Quality Management

Clinical Guideline Development

Build To Order - BTO:

A few aspects of medicine were massed produced and turned into a production line. The most obvious being biochemistry and pathology where large central laboratories are the obvious solution to ever an increasing demand. The collection of samples is still labour intensive but from that stage on, in some areas, the machines take over and together with computer connections will readily deliver the result direct to the doctor or even the patient if this were to be allowed.

In many respects medicine lost out on the stage of industrialisation and continues to try to deliver a bespoke service at huge cost to a dissatisfied customer base.

Technology may actually be about to move us into the next stage; that is a tailor made bespoke suit that should cost thousands of pounds for the same or little more than the mass-produced suit in the local department store.

Even the areas that have put in production lines may well be overtaken by the development of the biochip with its surface covered in thousands of sensors to give Near Patient Biochemistry NPB.

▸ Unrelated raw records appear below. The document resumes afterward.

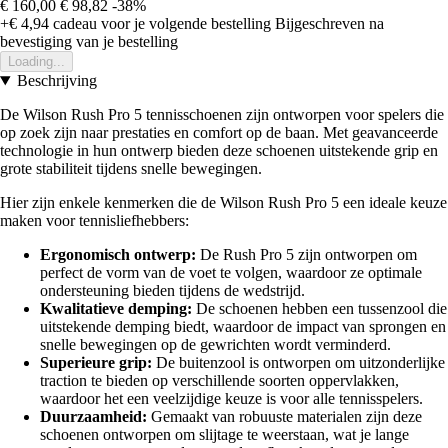
€ 160,00
€ 98,82
-38%
+€ 4,94
cadeau voor je volgende bestelling
Bijgeschreven na
bevestiging van je bestelling
Loading...
Beschrijving
De Wilson Rush Pro 5 tennisschoenen zijn ontworpen voor spelers die
op zoek zijn naar prestaties en comfort op de baan. Met geavanceerde
technologie in hun ontwerp bieden deze schoenen uitstekende grip en
grote stabiliteit tijdens snelle bewegingen.
Hier zijn enkele kenmerken die de Wilson Rush Pro 5 een ideale keuze
maken voor tennisliefhebbers:
Ergonomisch ontwerp:
De Rush Pro 5 zijn ontworpen om
perfect de vorm van de voet te volgen, waardoor ze optimale
ondersteuning bieden tijdens de wedstrijd.
Kwalitatieve demping:
De schoenen hebben een tussenzool die
uitstekende demping biedt, waardoor de impact van sprongen en
snelle bewegingen op de gewrichten wordt verminderd.
Superieure grip:
De buitenzool is ontworpen om uitzonderlijke
traction te bieden op verschillende soorten oppervlakken,
waardoor het een veelzijdige keuze is voor alle tennisspelers.
Duurzaamheid:
Gemaakt van robuuste materialen zijn deze
schoenen ontworpen om slijtage te weerstaan, wat je lange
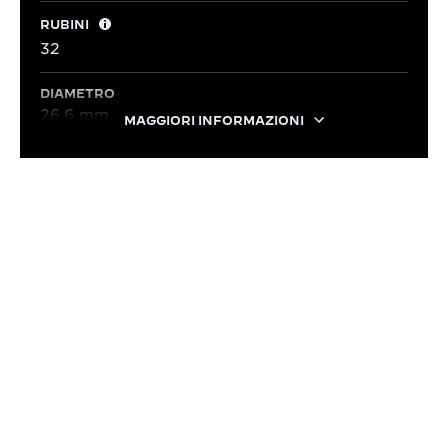
RUBINI
32
DIAMETRO
26,6 mm
MAGGIORI INFORMAZIONI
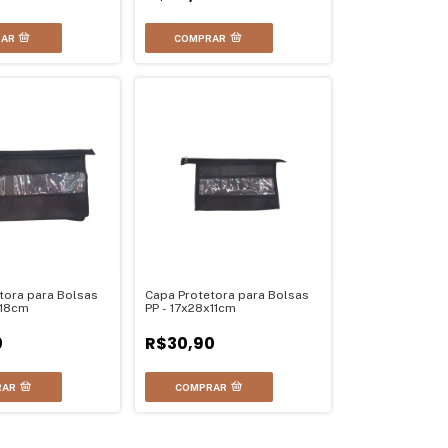
tora para Bolsas
Capa Protetora para Bolsas
x18cm
PP - 17x28x11cm
0
R$30,90
RAR
COMPRAR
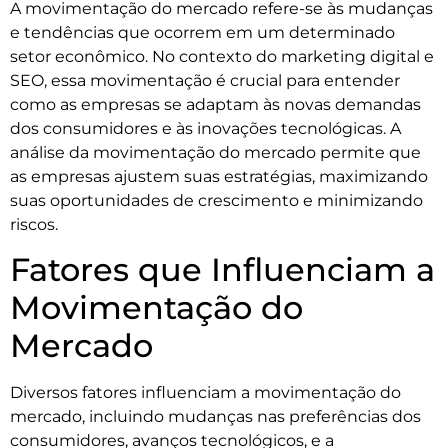
A movimentação do mercado refere-se às mudanças
e tendências que ocorrem em um determinado
setor econômico. No contexto do marketing digital e
SEO, essa movimentação é crucial para entender
como as empresas se adaptam às novas demandas
dos consumidores e às inovações tecnológicas. A
análise da movimentação do mercado permite que
as empresas ajustem suas estratégias, maximizando
suas oportunidades de crescimento e minimizando
riscos.
Fatores que Influenciam a
Movimentação do
Mercado
Diversos fatores influenciam a movimentação do
mercado, incluindo mudanças nas preferências dos
consumidores, avanços tecnológicos, e a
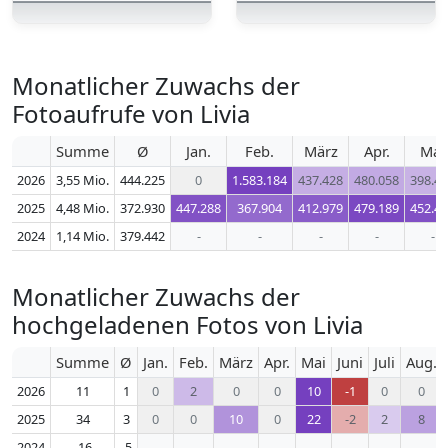
Monatlicher Zuwachs der
Fotoaufrufe von Livia
Summe
Ø
Jan.
Feb.
März
Apr.
Mai
2026
3,55 Mio.
444.225
0
1.583.184
437.428
480.058
398.4
2025
4,48 Mio.
372.930
447.288
367.904
412.979
479.189
452.4
2024
1,14 Mio.
379.442
-
-
-
-
-
Monatlicher Zuwachs der
hochgeladenen Fotos von Livia
Summe
Ø
Jan.
Feb.
März
Apr.
Mai
Juni
Juli
Aug.
2026
11
1
0
2
0
0
10
-1
0
0
2025
34
3
0
0
10
0
22
-2
2
8
2024
-16
-5
-
-
-
-
-
-
-
-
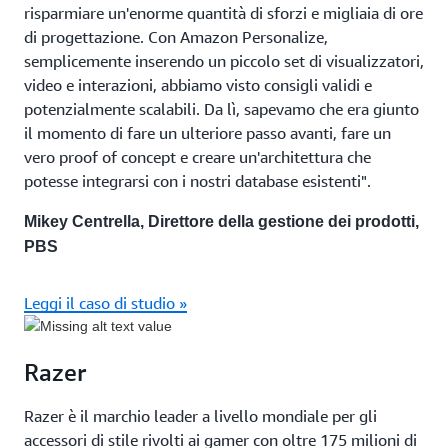
risparmiare un'enorme quantità di sforzi e migliaia di ore
di progettazione. Con Amazon Personalize,
semplicemente inserendo un piccolo set di visualizzatori,
video e interazioni, abbiamo visto consigli validi e
potenzialmente scalabili. Da lì, sapevamo che era giunto
il momento di fare un ulteriore passo avanti, fare un
vero proof of concept e creare un'architettura che
potesse integrarsi con i nostri database esistenti".
Mikey Centrella, Direttore della gestione dei prodotti,
PBS
Leggi il caso di studio »
Razer
Razer è il marchio leader a livello mondiale per gli
accessori di stile rivolti ai gamer con oltre 175 milioni di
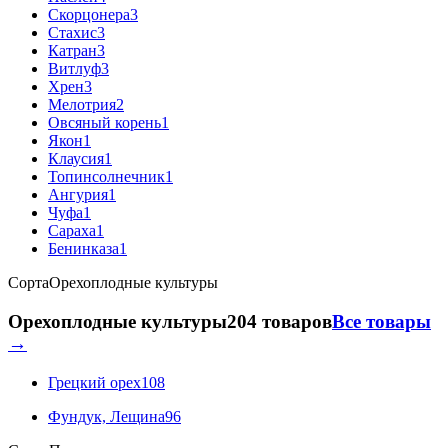
Скорцонера
3
Стахис
3
Катран
3
Витлуф
3
Хрен
3
Мелотрия
2
Овсяный корень
1
Якон
1
Клаусия
1
Топинсолнечник
1
Ангурия
1
Чуфа
1
Сараха
1
Бенинказа
1
Сорта
Орехоплодные культуры
Орехоплодные культуры
204 товаров
Все товары
→
Грецкий орех
108
Фундук, Лещина
96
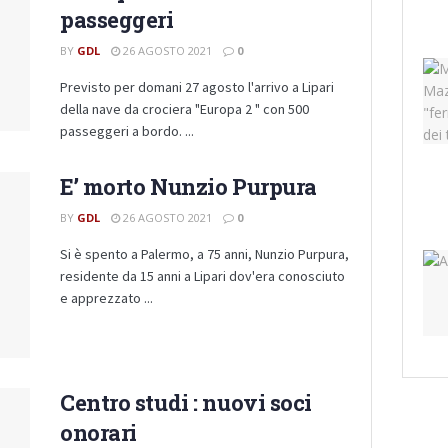
passeggeri
BY
GDL
26 AGOSTO 2021
0
Previsto per domani 27 agosto l'arrivo a Lipari
della nave da crociera "Europa 2 " con 500
passeggeri a bordo. ...
E’ morto Nunzio Purpura
BY
GDL
26 AGOSTO 2021
0
Si è spento a Palermo, a 75 anni, Nunzio Purpura,
residente da 15 anni a Lipari dov'era conosciuto
e apprezzato ...
Centro studi : nuovi soci
onorari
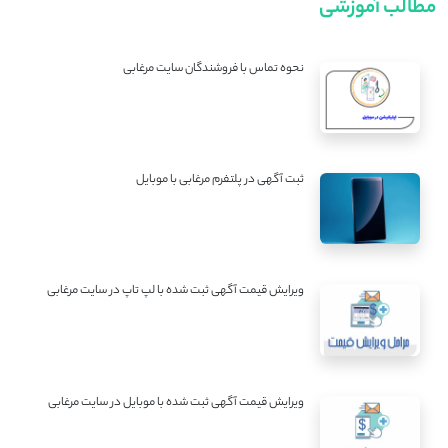
مطالب آموزشی
نحوه تماس با فروشندگان سایت مرغابی
ثبت آگهی در پلتفرم مرغابی با موبایل
ویرایش قیمت آگهی ثبت شده با لپ تاپ در سایت مرغابی
ویرایش قیمت آگهی ثبت شده با موبایل در سایت مرغابی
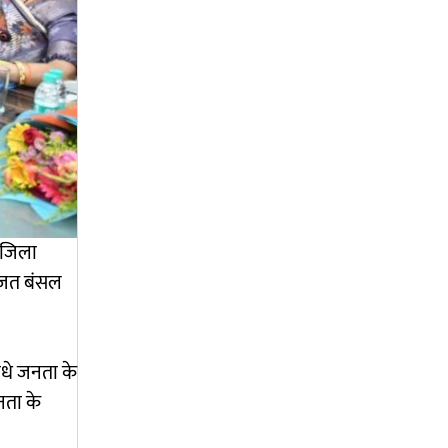
, जिला
ी रजत बंसल
ीधे जनता के
नता के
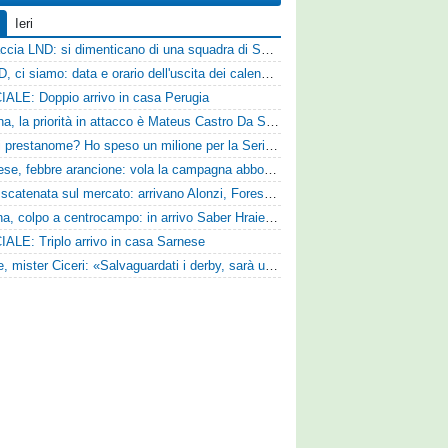
Ieri
Figuraccia LND: si dimenticano di una squadra di Serie D, è da rifare il programma Coppa Italia
Serie D, ci siamo: data e orario dell'uscita dei calendari ufficiali
IALE: Doppio arrivo in casa Perugia
Reggina, la priorità in attacco è Mateus Castro Da Silva: ore decisive per la fumata bianca
«Quali prestanome? Ho speso un milione per la Serie D»: Bandecchi rompe il silenzio sul futuro della Ternana
Pistoiese, febbre arancione: vola la campagna abbonamenti, superata quota 750 tessere
SPAL scatenata sul mercato: arrivano Alonzi, Foresta, Munaretto e Tobia
Ternana, colpo a centrocampo: in arrivo Saber Hraiech, per Scappini si attende l'accordo
IALE: Triplo arrivo in casa Sarnese
Varese, mister Ciceri: «Salvaguardati i derby, sarà un campionato avvincente»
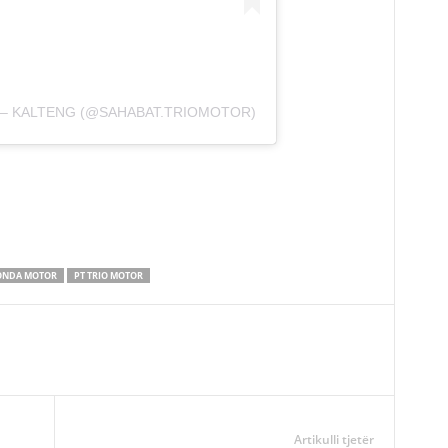
 – KALTENG (@SAHABAT.TRIOMOTOR)
HONDA MOTOR
PT TRIO MOTOR
Artikulli tjetër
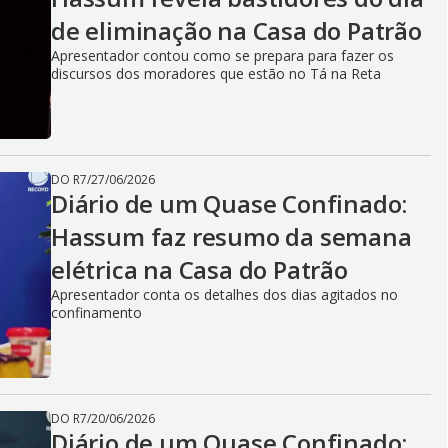
de eliminação na Casa do Patrão
Apresentador contou como se prepara para fazer os
discursos dos moradores que estão no Tá na Reta
DO R7
/
27/06/2026
Diário de um Quase Confinado:
Hassum faz resumo da semana
elétrica na Casa do Patrão
Apresentador conta os detalhes dos dias agitados no
confinamento
DO R7
/
20/06/2026
Diário de um Quase Confinado:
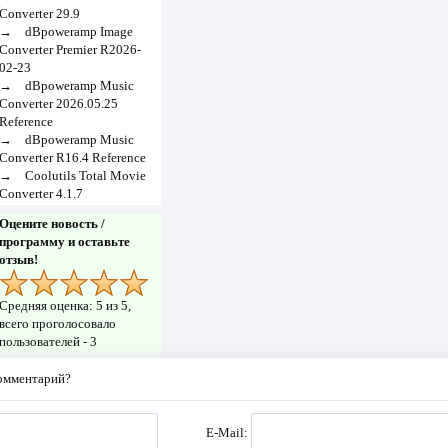
Converter 29.9
→
dBpoweramp Image
Converter Premier R2026-
02-23
→
dBpoweramp Music
Converter 2026.05.25
Reference
→
dBpoweramp Music
Converter R16.4 Reference
→
Coolutils Total Movie
Converter 4.1.7
Оцените новость /
программу и оставьте
отзыв!
Средняя оценка:
5
из 5,
всего проголосовало
пользователей -
3
комментарий?
E-Mail:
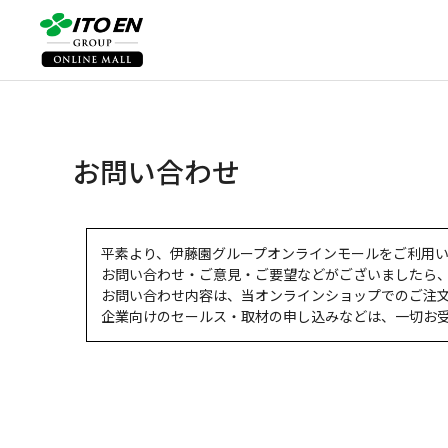
お問い合わせ
平素より、伊藤園グループオンラインモールをご利用
お問い合わせ・ご意見・ご要望などがございましたら
お問い合わせ内容は、当オンラインショップでのご注
企業向けのセールス・取材の申し込みなどは、一切お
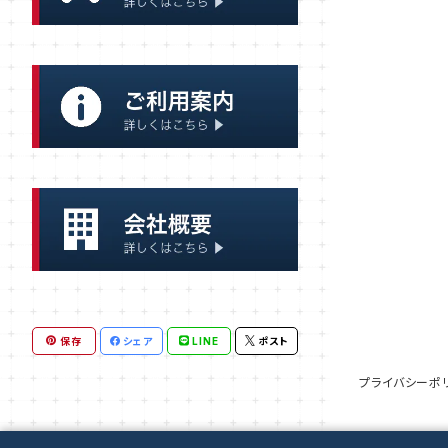
大型タンク
クッキー、ビスケット
炊き出し
おかず
一般調理器具
ごはん
スープ
麺類
保存
シェア
LINE
ポスト
プライバシーポ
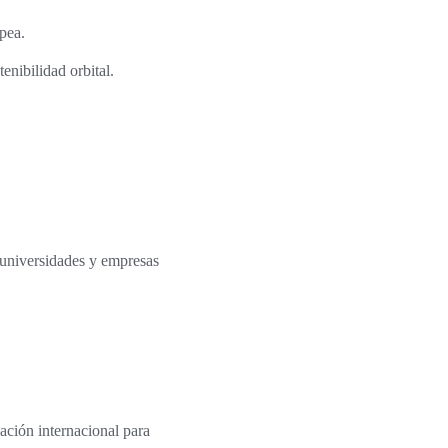
opea.
enibilidad orbital.
e universidades y empresas
ación internacional para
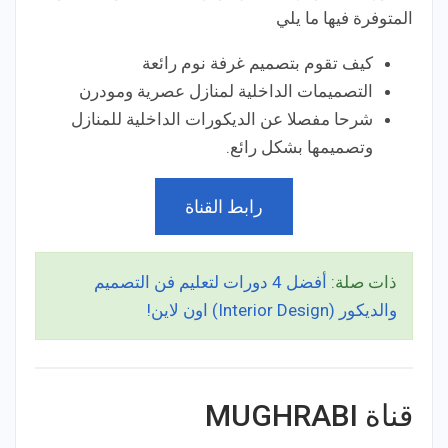
المتوفرة فيها ما يلي
كيف تقوم بتصميم غرفة نوم رائعة
التصميمات الداخلية لمنازل عصرية ومودرن
شرحا مفصلا عن الديكورات الداخلية للمنازل
وتصميمها بشكل رائع.
رابط القناة
ذات صلة:
أفضل 4 دورات لتعليم فن التصميم
والديكور (Interior Design) اون لاين!
قناة MUGHRABI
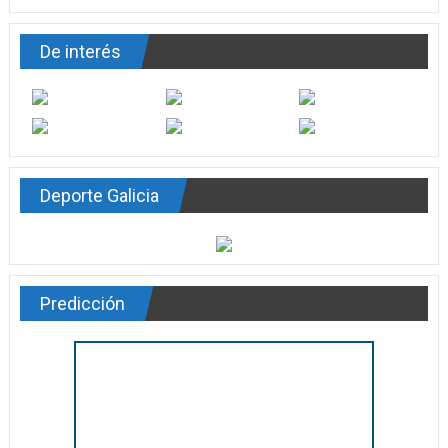
De interés
Deporte Galicia
Predicción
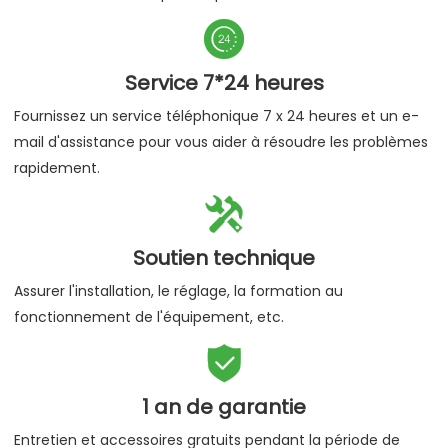

Service 7*24 heures
Fournissez un service téléphonique 7 x 24 heures et un e-
mail d'assistance pour vous aider à résoudre les problèmes
rapidement.

Soutien technique
Assurer l'installation, le réglage, la formation au
fonctionnement de l'équipement, etc.

1 an de garantie
Entretien et accessoires gratuits pendant la période de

The real challenge however is to emulate the likes of Dell Computers where the customer is able to order their requirement and have it delivered within 2 or 3 days all by the Internet. Dell in some ways is misleading, as the choice available, when you really study the advert, is quite limited. All that happens is that there are a few basic models, which are then customised to by the addition of more hardware or software. The real challenge of medicine is then to accommodate to the astronomically huge number of variations in ways that reduce the mishaps and keep the cost manageable.

One response to this problem may well be the setting up of specialist units to deal with a small number of problems. We see this most markedly in surgery where after the Bristol mess there will surely be only a handful of units in the UK offering paediatric cardiac surgery. It seems probable that such things as hip replacements could be concentrated and be amenable to both quality improvement and cost reduction by limiting the alternatives available and heavy standardisation. Clearly the medical assessment before surgery and rehabilitation after the first few days needs to be handled probably in a near patient setting.

Very much these changes are about both the heavy use of computers and other new technology and the ability of both patients and doctors to move to new concepts of care. A programme of information, understanding and support must accompany these changes.
This is an area that is developing rapidly and deserves further thought.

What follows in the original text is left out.